⟨

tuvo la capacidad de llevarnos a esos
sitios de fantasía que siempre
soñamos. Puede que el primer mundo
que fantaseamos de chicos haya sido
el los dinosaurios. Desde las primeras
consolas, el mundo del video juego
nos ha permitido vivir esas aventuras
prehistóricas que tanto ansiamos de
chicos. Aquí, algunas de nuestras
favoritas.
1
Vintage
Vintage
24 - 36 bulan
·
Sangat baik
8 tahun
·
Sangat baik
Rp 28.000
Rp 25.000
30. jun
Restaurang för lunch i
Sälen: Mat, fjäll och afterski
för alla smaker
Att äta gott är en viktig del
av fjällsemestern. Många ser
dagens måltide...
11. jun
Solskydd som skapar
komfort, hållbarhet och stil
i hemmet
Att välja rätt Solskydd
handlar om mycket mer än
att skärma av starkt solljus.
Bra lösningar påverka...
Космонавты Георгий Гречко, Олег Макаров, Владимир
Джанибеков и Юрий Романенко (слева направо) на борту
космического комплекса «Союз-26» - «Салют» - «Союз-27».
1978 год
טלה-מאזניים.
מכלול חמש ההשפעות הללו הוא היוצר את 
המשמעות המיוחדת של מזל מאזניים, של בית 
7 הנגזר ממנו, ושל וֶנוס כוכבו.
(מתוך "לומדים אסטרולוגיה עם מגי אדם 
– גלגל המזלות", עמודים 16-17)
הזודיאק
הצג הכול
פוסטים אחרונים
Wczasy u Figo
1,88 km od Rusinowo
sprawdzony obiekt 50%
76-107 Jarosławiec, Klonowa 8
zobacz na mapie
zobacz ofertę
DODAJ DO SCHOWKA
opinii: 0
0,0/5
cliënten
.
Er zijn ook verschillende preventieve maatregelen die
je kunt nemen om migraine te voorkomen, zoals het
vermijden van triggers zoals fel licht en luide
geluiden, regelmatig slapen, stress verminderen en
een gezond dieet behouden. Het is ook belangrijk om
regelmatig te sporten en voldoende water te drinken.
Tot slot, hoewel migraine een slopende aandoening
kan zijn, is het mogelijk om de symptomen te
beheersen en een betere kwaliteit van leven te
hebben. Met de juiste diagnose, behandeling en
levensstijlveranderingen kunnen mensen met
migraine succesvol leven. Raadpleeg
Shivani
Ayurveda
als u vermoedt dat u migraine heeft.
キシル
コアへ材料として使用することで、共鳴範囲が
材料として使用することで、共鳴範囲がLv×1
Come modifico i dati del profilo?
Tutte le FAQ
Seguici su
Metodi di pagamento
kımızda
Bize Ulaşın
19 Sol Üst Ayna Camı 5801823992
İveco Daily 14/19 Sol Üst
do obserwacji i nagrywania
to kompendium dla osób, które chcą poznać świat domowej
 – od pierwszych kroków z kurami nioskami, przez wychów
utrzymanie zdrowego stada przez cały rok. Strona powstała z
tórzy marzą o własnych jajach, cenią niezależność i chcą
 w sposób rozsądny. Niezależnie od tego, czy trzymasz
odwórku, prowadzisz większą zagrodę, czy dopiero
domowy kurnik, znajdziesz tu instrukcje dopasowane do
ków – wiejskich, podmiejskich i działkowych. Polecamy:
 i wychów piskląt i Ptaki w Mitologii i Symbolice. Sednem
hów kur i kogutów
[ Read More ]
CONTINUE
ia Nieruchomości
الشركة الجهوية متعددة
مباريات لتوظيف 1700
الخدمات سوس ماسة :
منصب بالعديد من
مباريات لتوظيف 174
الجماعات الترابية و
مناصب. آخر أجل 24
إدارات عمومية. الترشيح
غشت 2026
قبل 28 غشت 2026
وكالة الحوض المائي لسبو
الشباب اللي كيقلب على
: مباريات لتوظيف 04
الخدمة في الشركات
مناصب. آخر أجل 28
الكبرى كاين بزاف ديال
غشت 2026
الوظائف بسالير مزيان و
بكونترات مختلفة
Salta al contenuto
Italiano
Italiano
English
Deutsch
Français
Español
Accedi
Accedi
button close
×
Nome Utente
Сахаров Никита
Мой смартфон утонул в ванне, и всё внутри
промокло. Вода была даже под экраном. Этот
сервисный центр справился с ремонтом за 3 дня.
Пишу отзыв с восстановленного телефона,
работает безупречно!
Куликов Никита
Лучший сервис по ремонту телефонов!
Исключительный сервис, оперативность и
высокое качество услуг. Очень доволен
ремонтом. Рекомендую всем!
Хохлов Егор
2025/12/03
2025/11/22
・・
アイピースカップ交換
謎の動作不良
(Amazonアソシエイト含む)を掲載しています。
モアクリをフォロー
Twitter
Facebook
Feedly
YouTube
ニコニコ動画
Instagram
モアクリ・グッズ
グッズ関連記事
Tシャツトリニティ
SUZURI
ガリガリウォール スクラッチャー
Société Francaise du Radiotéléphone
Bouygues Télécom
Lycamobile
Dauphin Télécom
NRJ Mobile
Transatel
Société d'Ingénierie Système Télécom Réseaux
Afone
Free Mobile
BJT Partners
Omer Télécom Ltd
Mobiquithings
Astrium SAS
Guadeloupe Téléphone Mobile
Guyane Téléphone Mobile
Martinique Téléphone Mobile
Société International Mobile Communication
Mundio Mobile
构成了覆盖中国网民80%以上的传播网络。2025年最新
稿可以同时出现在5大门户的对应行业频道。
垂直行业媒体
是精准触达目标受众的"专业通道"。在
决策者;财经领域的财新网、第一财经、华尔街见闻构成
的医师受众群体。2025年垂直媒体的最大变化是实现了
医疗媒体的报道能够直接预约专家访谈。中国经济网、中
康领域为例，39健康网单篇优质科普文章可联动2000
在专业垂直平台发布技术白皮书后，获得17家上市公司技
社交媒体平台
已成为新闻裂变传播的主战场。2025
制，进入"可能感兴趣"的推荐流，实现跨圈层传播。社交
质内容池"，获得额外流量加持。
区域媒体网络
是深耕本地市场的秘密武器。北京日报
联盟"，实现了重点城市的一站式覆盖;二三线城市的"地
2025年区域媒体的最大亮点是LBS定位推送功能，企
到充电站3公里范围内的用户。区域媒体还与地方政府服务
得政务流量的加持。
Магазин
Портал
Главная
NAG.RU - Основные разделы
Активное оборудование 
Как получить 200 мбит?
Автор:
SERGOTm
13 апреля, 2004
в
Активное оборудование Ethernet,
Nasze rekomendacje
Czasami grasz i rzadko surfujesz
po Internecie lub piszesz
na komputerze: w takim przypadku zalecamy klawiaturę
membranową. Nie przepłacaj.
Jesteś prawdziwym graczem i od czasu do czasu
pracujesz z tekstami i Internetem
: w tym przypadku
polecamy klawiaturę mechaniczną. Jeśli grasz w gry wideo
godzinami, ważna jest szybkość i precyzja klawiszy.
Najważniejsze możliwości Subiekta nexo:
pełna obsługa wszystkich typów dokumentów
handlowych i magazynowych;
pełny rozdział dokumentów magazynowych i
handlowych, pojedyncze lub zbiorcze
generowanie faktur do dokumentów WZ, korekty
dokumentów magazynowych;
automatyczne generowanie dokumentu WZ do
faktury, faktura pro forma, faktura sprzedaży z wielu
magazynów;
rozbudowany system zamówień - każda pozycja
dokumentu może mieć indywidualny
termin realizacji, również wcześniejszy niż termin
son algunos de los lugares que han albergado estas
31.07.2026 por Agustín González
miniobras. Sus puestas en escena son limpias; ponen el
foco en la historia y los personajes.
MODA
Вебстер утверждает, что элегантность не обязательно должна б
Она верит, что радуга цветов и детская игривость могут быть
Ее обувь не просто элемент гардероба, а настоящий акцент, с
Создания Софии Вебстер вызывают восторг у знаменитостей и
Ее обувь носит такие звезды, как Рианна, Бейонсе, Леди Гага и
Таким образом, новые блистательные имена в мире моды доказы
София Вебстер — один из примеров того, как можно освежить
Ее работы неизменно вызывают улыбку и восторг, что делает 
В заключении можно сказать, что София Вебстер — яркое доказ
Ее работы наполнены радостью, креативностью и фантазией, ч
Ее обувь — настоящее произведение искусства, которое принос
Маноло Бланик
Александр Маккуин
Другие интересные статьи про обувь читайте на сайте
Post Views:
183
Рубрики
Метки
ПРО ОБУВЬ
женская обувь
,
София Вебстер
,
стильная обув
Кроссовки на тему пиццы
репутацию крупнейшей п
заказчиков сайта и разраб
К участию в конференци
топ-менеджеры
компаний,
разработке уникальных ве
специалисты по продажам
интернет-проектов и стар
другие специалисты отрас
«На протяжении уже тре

⟩

[WORK REQUEST] From the records above, print only the lines between the one holding "Куликов Никита" and the one holding "已成为新闻裂变传播的主战场。2025", inclusive, exactly as they stand.

[YOUR RESPONSE]
Куликов Никита
Лучший сервис по ремонту телефонов!
Исключительный сервис, оперативность и
высокое качество услуг. Очень доволен
ремонтом. Рекомендую всем!
Хохлов Егор
2025/12/03
2025/11/22
・・
アイピースカップ交換
謎の動作不良
(Amazonアソシエイト含む)を掲載しています。
モアクリをフォロー
Twitter
Facebook
Feedly
YouTube
ニコニコ動画
Instagram
モアクリ・グッズ
グッズ関連記事
Tシャツトリニティ
SUZURI
ガリガリウォール スクラッチャー
Société Francaise du Radiotéléphone
Bouygues Télécom
Lycamobile
Dauphin Télécom
NRJ Mobile
Transatel
Société d'Ingénierie Système Télécom Réseaux
Afone
Free Mobile
BJT Partners
Omer Télécom Ltd
Mobiquithings
Astrium SAS
Guadeloupe Téléphone Mobile
Guyane Téléphone Mobile
Martinique Téléphone Mobile
Société International Mobile Communication
Mundio Mobile
构成了覆盖中国网民80%以上的传播网络。2025年最新
稿可以同时出现在5大门户的对应行业频道。
垂直行业媒体
是精准触达目标受众的"专业通道"。在
决策者;财经领域的财新网、第一财经、华尔街见闻构成
的医师受众群体。2025年垂直媒体的最大变化是实现了
医疗媒体的报道能够直接预约专家访谈。中国经济网、中
康领域为例，39健康网单篇优质科普文章可联动2000
在专业垂直平台发布技术白皮书后，获得17家上市公司技
社交媒体平台
已成为新闻裂变传播的主战场。2025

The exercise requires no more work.